Lay the foundation for low-concurrency performance improvements

wangbin579 · wangbin579 · commit 96f8ea3484f2 · 2024-11-13T22:36:11.000+08:00
Additional chapters on optimizing read and write performance for low concurrency will be added later.
diff --git a/Chapter4_8.md b/Chapter4_8.md
@@ -26,8 +26,8 @@ Throughput and response time have a generally reciprocal but subtly complex rela
 
 In performance optimization, two main goals are:
 
-1.  **Optimal response time:** Minimize waiting for task completion.
-2.  **Maximal throughput:** Handle as many simultaneous tasks as possible.
+1. **Optimal response time:** Minimize waiting for task completion.
+2. **Maximal throughput:** Handle as many simultaneous tasks as possible.
 
 These goals are contradictory: optimizing for response time requires minimizing system load, while optimizing for throughput requires maximizing it. Balancing these conflicting objectives is key to effective performance optimization.
 
@@ -87,9 +87,9 @@ Based on extensive testing, it is concluded that the root cause of discrepancies
 
 MySQL's complexity makes performance modeling challenging, but focusing on specific subsystems can offer valuable insights into performance problems.
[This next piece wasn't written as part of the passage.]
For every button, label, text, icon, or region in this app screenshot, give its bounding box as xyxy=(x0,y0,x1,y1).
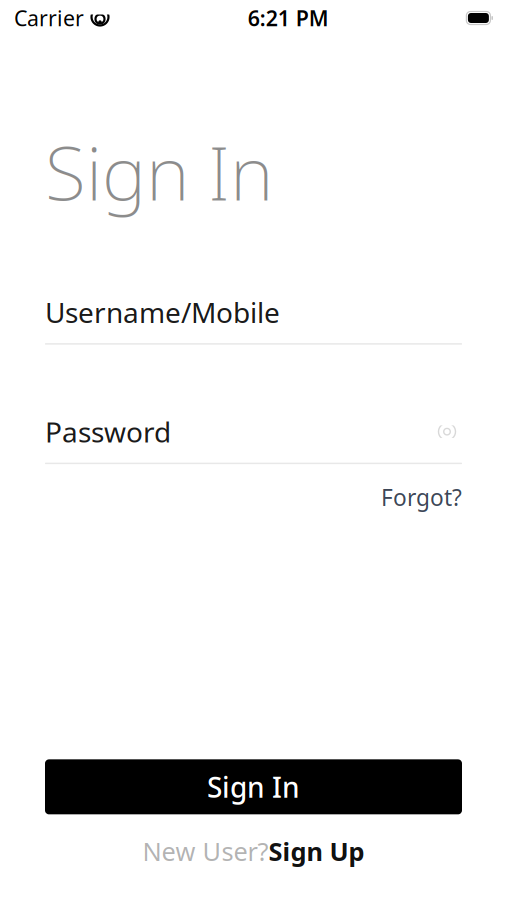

For instance, when modeling the performance of major latches in MySQL 5.7, it's found that executing a transaction (with a transaction isolation level of Read Committed) involves certain operations:
 
--   **Read Operations:** Pass through the trx-sys subsystem, potentially involving global latch queueing.
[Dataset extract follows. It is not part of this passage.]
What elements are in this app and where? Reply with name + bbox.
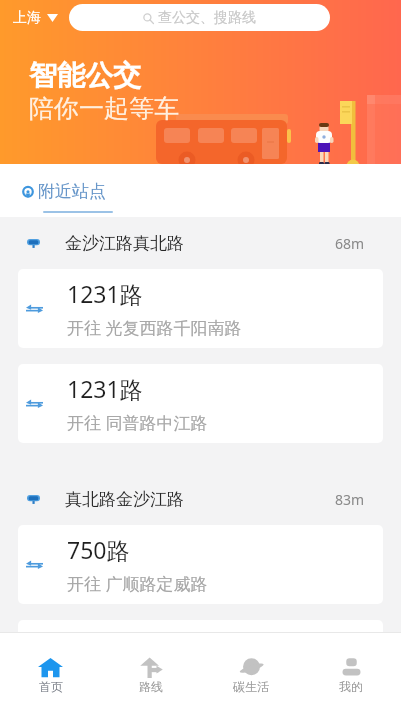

--   **Write Operations:** Go through the lock-sys subsystem, which involves global latch queueing for lock scheduling.
--   **Redo Log Operations:** Write operations require updates to the redo log subsystem, which also involves global latch queueing.
+- **Read Operations:** Pass through the trx-sys subsystem, potentially involving global latch queueing.
+- **Write Operations:** Go through the lock-sys subsystem, which involves global latch queueing for lock scheduling.
+- **Redo Log Operations:** Write operations require updates to the redo log subsystem, which also involves global latch queueing.
 
 ![](media/197c7662d3b25ebbc2870a1cee917e3f.png)
 
@@ -117,12 +117,12 @@ Saturated latches degrade multithreaded application performance, causing scalabi
 
 To address these scalability problems, consider the following measures:
 
--   Improve critical resource access speed.
--   Use latch sharding to reduce conflicts.
--   Minimize unnecessary wake-up processes.
--   Implement latch-free mechanisms.
--   Design the architecture thoughtfully.
--   Implement transaction throttling Mechanism.
+- Improve critical resource access speed.
+- Use latch sharding to reduce conflicts.
+- Minimize unnecessary wake-up processes.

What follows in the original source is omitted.